**BRIEF:**
Only one span is wanted from the lines below: from the one with "cross-sectional" up to and including the one with "Leave Your Message". Copy it exactly, without images.

#### DATA SHOWN ####

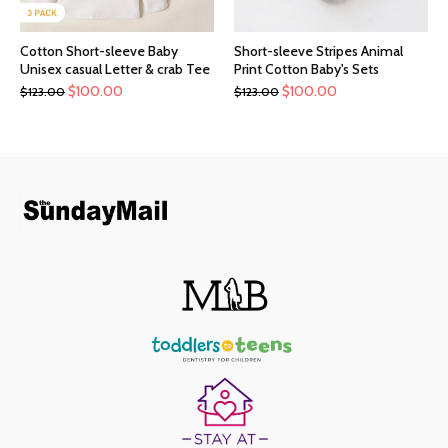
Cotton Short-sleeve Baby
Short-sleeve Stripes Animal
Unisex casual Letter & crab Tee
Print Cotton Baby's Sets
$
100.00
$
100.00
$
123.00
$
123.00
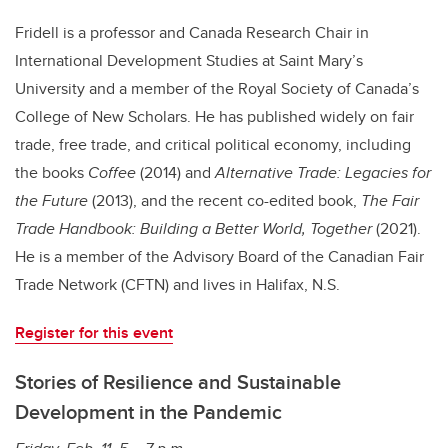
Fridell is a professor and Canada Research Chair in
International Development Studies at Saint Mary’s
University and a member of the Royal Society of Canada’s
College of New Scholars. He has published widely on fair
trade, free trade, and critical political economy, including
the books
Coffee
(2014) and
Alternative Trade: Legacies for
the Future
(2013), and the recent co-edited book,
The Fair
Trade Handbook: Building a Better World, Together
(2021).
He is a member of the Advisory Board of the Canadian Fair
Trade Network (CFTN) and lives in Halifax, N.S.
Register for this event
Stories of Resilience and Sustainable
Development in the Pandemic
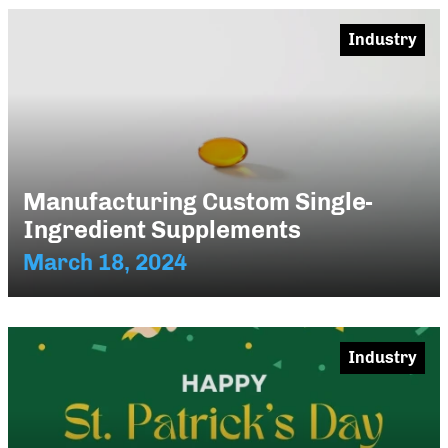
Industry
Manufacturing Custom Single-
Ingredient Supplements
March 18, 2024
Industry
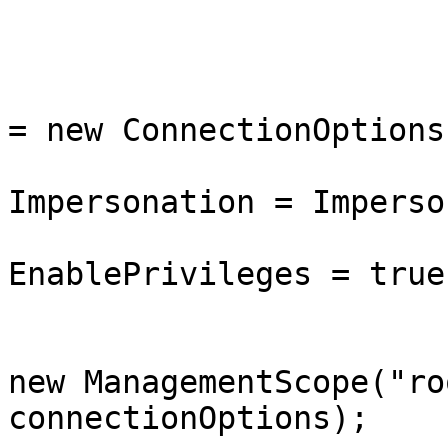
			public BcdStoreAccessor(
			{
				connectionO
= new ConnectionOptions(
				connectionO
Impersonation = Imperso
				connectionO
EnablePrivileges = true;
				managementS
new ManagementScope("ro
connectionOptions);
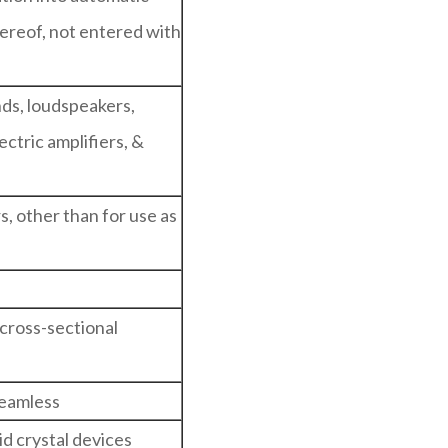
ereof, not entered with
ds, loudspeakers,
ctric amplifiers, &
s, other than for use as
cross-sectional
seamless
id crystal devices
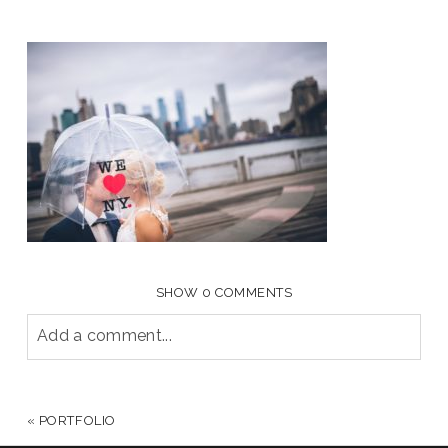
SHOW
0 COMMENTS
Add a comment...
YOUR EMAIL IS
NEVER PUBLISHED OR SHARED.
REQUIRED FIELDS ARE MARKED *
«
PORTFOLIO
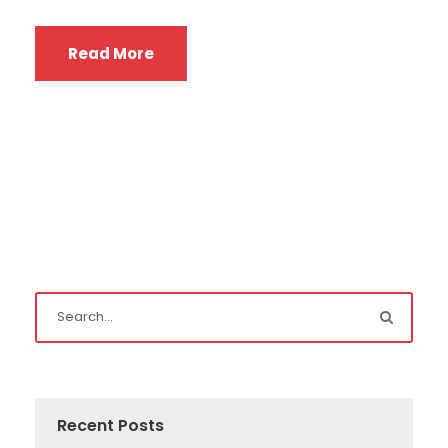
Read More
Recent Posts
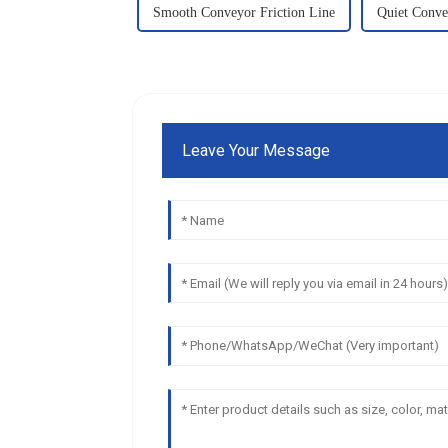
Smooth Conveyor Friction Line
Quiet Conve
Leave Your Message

####
#### DATA SHOWN ####

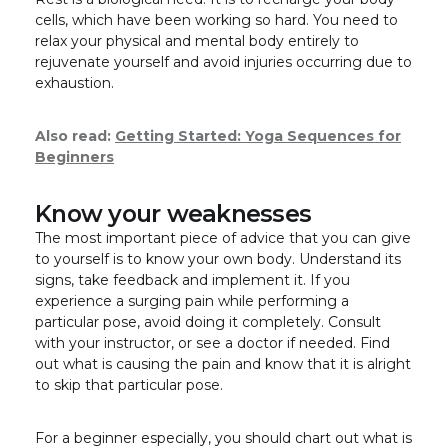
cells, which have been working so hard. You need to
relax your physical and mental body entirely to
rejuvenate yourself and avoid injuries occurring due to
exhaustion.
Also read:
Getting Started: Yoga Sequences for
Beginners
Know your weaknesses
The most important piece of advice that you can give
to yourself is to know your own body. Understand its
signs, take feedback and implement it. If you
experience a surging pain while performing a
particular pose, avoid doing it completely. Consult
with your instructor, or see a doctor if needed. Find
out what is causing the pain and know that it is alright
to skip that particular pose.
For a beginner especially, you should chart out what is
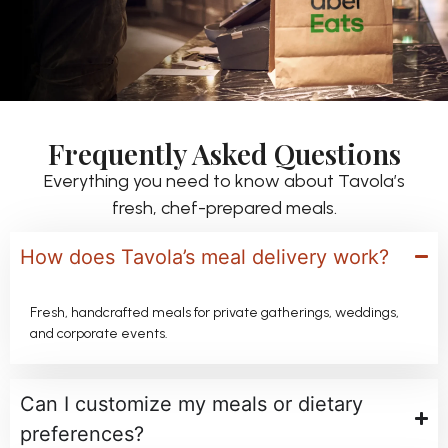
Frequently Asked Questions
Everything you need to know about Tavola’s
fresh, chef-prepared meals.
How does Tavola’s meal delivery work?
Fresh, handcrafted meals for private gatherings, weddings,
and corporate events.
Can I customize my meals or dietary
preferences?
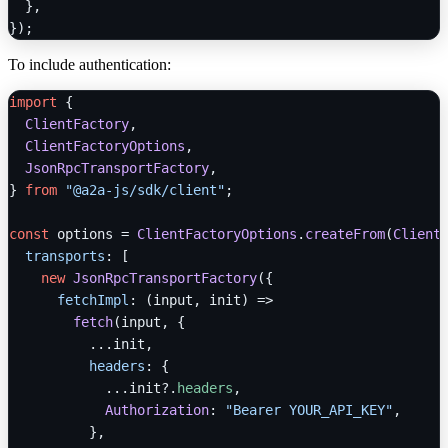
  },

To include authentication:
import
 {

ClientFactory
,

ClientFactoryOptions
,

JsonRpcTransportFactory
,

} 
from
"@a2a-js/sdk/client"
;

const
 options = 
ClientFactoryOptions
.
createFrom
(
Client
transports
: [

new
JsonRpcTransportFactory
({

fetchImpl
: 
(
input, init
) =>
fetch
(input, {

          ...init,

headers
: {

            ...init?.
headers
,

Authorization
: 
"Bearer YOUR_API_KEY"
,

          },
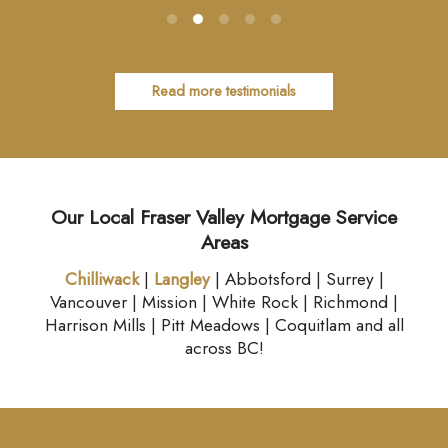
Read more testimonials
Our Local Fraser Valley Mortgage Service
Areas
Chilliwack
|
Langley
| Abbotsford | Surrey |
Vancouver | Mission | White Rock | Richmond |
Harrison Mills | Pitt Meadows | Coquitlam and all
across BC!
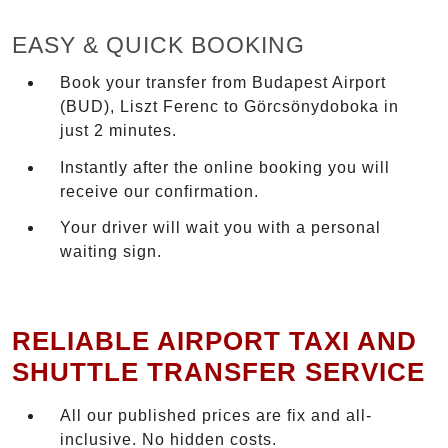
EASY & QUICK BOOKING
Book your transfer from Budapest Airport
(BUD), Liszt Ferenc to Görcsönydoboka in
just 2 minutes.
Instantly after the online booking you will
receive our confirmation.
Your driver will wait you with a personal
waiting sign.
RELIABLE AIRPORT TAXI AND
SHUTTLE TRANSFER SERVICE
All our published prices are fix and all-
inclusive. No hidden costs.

####

**SOLUTION BELOW:**
cross-sectional
seamless
id crystal devices
SHOW
0 COMMENTS
Add a comment...
YOUR EMAIL IS
NEVER PUBLISHED OR SHARED.
REQUIRED FIELDS ARE MARKED *
«
PORTFOLIO
Read More
Recent Posts
Smooth Conveyor Friction Line
Quiet Conve
Leave Your Message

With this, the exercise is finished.